> _EXERCISE REQUIREMENTS_: Return the listing exactly. Keep no pictures.

> _MATERIAL TO PROCESS_:
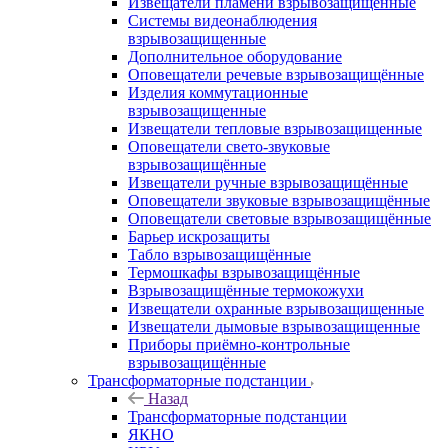
Извещатели пламени взрывозащищённые
Системы видеонаблюдения
взрывозащищенные
Дополнительное оборудование
Оповещатели речевые взрывозащищённые
Изделия коммутационные
взрывозащищенные
Извещатели тепловые взрывозащищенные
Оповещатели свето-звуковые
взрывозащищённые
Извещатели ручные взрывозащищённые
Оповещатели звуковые взрывозащищённые
Оповещатели световые взрывозащищённые
Барьер искрозащиты
Табло взрывозащищённые
Термошкафы взрывозащищённые
Взрывозащищённые термокожухи
Извещатели охранные взрывозащищенные
Извещатели дымовые взрывозащищенные
Приборы приёмно-контрольные
взрывозащищённые
Трансформаторные подстанции
Назад
Трансформаторные подстанции
ЯКНО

> _SOLUTION FOR THIS EXERCISE_:
Извещатели пламени взрывозащищённые
Системы видеонаблюдения
взрывозащищенные
Дополнительное оборудование
Оповещатели речевые взрывозащищённые
Изделия коммутационные
взрывозащищенные
Извещатели тепловые взрывозащищенные
Оповещатели свето-звуковые
взрывозащищённые
Извещатели ручные взрывозащищённые
Оповещатели звуковые взрывозащищённые
Оповещатели световые взрывозащищённые
Барьер искрозащиты
Табло взрывозащищённые
Термошкафы взрывозащищённые
Взрывозащищённые термокожухи
Извещатели охранные взрывозащищенные
Извещатели дымовые взрывозащищенные
Приборы приёмно-контрольные
взрывозащищённые
Трансформаторные подстанции
Назад
Трансформаторные подстанции
ЯКНО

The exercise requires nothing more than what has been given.